* Task to carry out: Go through the material and copy every line in which "della" appears.

== Segment start ==

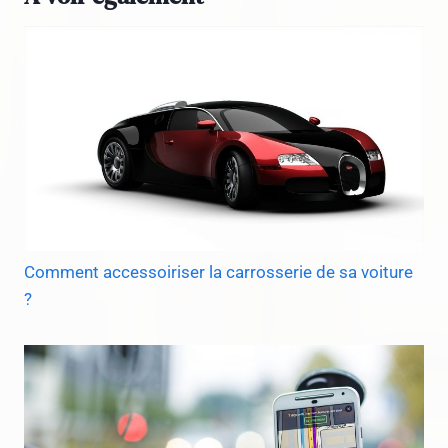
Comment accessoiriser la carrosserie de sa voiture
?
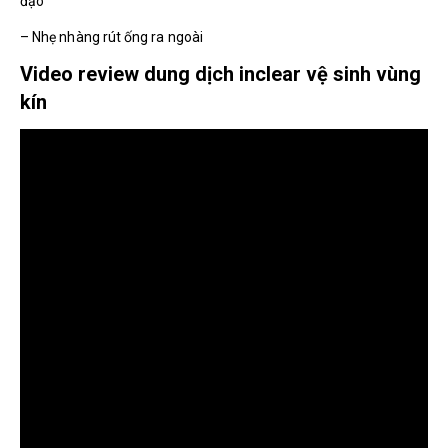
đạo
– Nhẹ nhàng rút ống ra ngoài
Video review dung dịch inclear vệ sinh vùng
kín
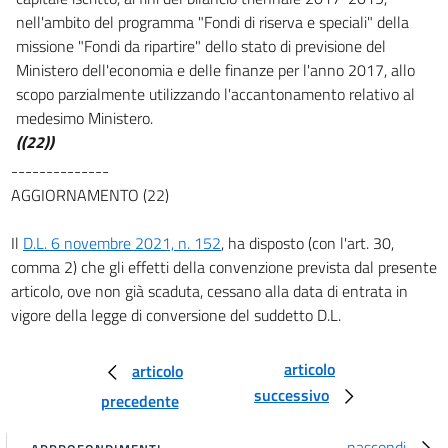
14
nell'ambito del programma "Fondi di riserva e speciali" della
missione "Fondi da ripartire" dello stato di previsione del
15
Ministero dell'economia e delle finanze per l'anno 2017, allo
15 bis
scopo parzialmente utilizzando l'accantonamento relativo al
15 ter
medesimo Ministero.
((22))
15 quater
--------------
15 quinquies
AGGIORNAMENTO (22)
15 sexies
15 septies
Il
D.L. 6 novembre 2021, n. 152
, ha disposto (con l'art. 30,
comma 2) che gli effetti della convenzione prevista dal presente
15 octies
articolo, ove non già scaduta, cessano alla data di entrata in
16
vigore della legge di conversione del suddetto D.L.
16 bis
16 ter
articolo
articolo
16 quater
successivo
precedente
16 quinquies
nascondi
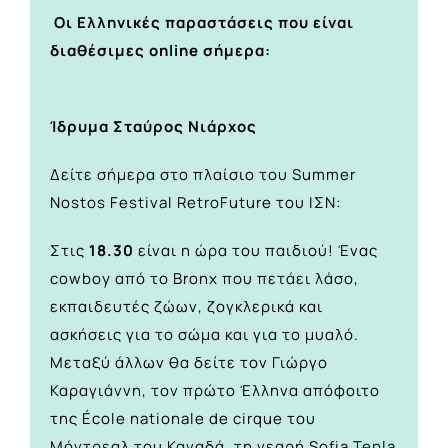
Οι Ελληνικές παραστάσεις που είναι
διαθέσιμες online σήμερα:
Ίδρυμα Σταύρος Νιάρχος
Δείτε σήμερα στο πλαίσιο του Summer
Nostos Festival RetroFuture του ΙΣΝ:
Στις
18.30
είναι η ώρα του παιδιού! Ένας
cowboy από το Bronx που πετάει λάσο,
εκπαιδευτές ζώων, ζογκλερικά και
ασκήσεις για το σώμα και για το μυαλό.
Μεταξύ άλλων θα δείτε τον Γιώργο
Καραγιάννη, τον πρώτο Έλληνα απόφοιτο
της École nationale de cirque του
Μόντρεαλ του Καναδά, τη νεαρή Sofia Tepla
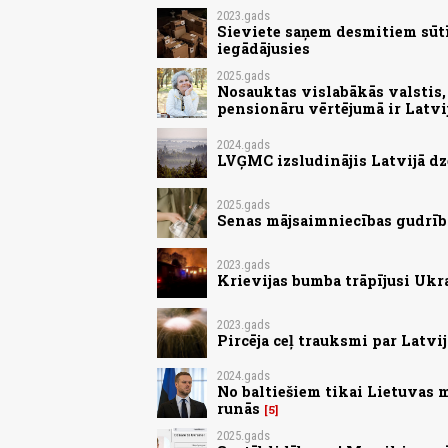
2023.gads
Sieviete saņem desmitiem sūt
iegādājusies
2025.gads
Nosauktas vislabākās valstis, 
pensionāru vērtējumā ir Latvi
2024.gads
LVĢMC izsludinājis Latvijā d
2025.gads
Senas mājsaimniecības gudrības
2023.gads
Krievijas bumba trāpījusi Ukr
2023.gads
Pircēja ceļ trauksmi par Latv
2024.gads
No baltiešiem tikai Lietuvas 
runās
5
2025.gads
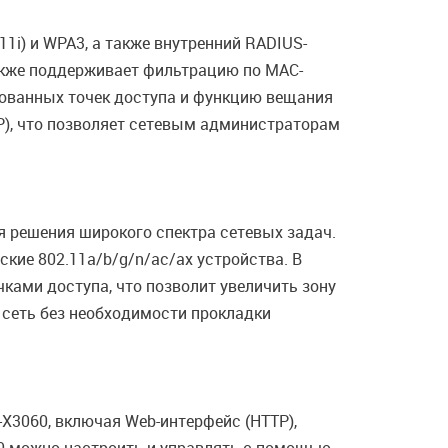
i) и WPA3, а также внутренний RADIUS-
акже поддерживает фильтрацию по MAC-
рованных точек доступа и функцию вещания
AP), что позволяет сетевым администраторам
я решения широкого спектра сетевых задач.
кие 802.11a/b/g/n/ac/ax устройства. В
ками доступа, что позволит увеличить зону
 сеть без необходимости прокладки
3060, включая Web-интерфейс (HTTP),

== Segment end ==

* Solution:
nell'ambito del programma "Fondi di riserva e speciali" della
comma 2) che gli effetti della convenzione prevista dal presente
vigore della legge di conversione del suddetto D.L.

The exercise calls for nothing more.